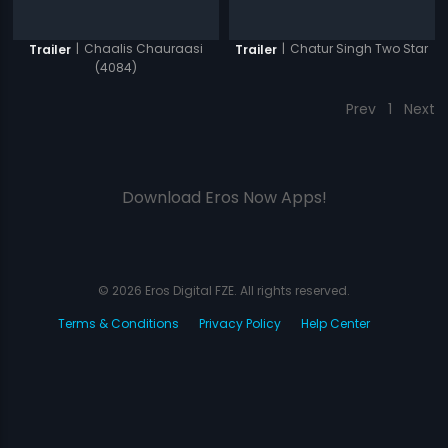
|
Chaalis Chauraasi
|
Chatur Singh Two Star
Trailer
Trailer
(4084)
Prev
1
Next
Download Eros Now Apps!
© 2026 Eros Digital FZE. All rights reserved.
Terms & Conditions
Privacy Policy
Help Center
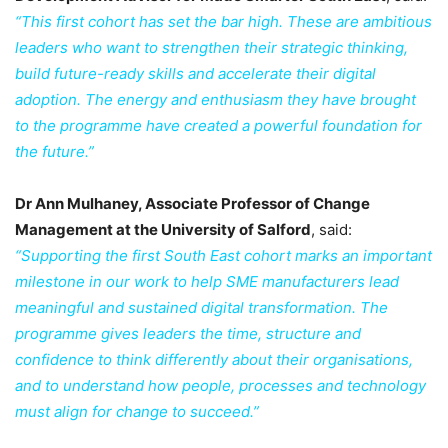
“This first cohort has set the bar high. These are ambitious
leaders who want to strengthen their strategic thinking,
build future-ready skills and accelerate their digital
adoption. The energy and enthusiasm they have brought
to the programme have created a powerful foundation for
the future.”
Dr Ann Mulhaney, Associate Professor of Change
Management at the University of Salford
, said:
“Supporting the first South East cohort marks an important
milestone in our work to help SME manufacturers lead
meaningful and sustained digital transformation. The
programme gives leaders the time, structure and
confidence to think differently about their organisations,
and to understand how people, processes and technology
must align for change to succeed.”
- - - - - - -
* **About this task**:
Take the data above and set it down exactly, images excluded.

* **Solution to the exercise**:
|
Chaalis Chauraasi
|
Chatur Singh Two Star
Trailer
Trailer
(4084)
Prev
1
Next
Download Eros Now Apps!
© 2026 Eros Digital FZE. All rights reserved.
Terms & Conditions
Privacy Policy
Help Center
“This first cohort has set the bar high. These are ambitious
leaders who want to strengthen their strategic thinking,
build future-ready skills and accelerate their digital
adoption. The energy and enthusiasm they have brought
to the programme have created a powerful foundation for
the future.”
Dr Ann Mulhaney, Associate Professor of Change
Management at the University of Salford
, said:
“Supporting the first South East cohort marks an important
milestone in our work to help SME manufacturers lead
meaningful and sustained digital transformation. The
programme gives leaders the time, structure and
confidence to think differently about their organisations,
and to understand how people, processes and technology
must align for change to succeed.”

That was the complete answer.